Mark Johnson
Few topics re-occur more frequently, wherever XML developers
congregate, than the attributes versus elements debate. The more
experience you have of developing XML systems, the murkier the waters
surrounding this question. The innocent sounding question can, and
does, spark off debates that touch everything from pragmatism to
epistemology to mereology and back again.
Most developers start out by thinking that having both elements and
attributes is useful and, furthermore, that situations best suited to
one of the other are sort of, well, obvious. This is about the time
that "rules of thumb" force their way into your head such as "if it
appears on the printed page, then it should be an element, otherwise an
attribute"; or, "if it has a fixed number of atomic values, then use an
attribute, otherwise use an element" and so on.
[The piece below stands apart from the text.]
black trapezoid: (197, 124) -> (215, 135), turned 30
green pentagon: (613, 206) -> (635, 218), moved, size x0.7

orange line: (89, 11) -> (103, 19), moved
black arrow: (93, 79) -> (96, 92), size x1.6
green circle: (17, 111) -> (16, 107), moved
As you get more familiar with XML, the distinction between an element
and an attribute becomes more slippery. Attributes cannot contain
markup and are thus guaranteed to be atomic, whether this is either
good or bad depends on your point of view. Elements are flexible and
hierarchical and can have zero or more textual elements in them. Again,
either good or bad depending on how you look at it.
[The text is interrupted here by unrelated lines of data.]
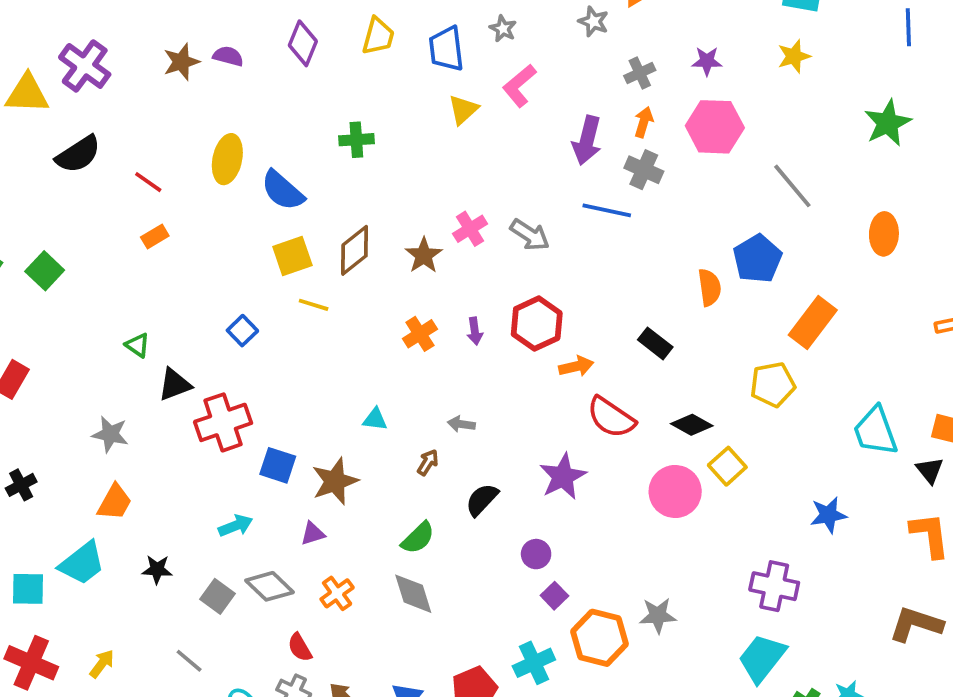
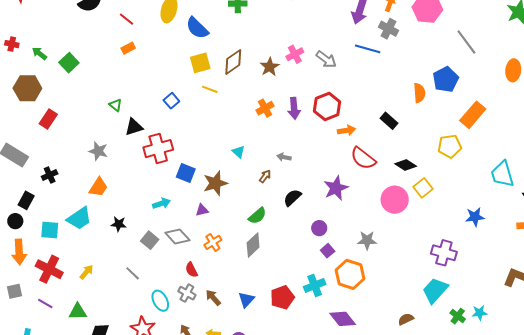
purple arrow: (475, 331) -> (294, 108), size x1.5
cyan triangle: (375, 419) -> (239, 152), turned 32
gray diamond: (413, 594) -> (253, 245), turned 60
gray star: (658, 616) -> (367, 240), moved

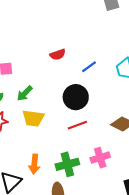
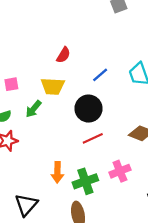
red semicircle: (58, 55) -> (63, 55), moved, turned -35
yellow trapezoid: (33, 118) -> (53, 86), moved
orange arrow: (34, 164) -> (57, 172), moved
Somewhere along the line, it occurs to you that attributes and elements
are often interchangeable:
<invoice id = "1234">
...
</invoice>
Can be written as:
<invoice>
<id>1234</id>
...
</invoice>
For a while perhaps, you start using elements exclusively and only
hoisting content up into attributes if it is required by some specific
program or process. You develop a taste for modern schema languages
that blur the distinction between elements and attributes almost to the
point of disappearance. For example, the RelaxNG schema languages allow
elements and attributes to be used practically interchangeably because
the structure of constraint expressions stays largely the same syntax.
For example:
<element name = "invoice">
<element name = "id">
<text/>
</element>
</element>
Is trivially changed to:
<element name = "invoice">
<attribute name = "id">
<text/>
</attribute>
</element>
Then you start thinking about all the cool stuff you can express in
RelaxNG that cannot be expressed in, say, DTDs and conclude,
conclusively, that attributes are more trouble then they are worth....
Then one day an epistemologist rains on your parade by
pronouncing "attributes are the essence of markup". You see this:
<invoice id = "1234">
...
</invoice>
Is really syntactic sugar for this:
<tag type = "invoice" id = "1234">
...
</tag>
Arrggghhh!
In this model, there is only one tag! -- an UBER-tag with an attribute
called "type" that is used to hold tag names. Most annoyingly, the
scheme works too.
So much for the simple relationship between attributes and elements.
Just think, in some parallel universe the world has been conquered by
HTML. In their HTML version 4.0, a new tag was added in 1998
called "tag". It has an attribute "type" that can hold any name you
like: "invoice", "pullquote", etc.... User groups have hailed this
break through in HTML that allows industry vocabularies to be cleanly
added to the HTML tag set. HTML Supersets such as ebHTML and NewsHTML
are taking that world by storm....
I wonder, do they use entities?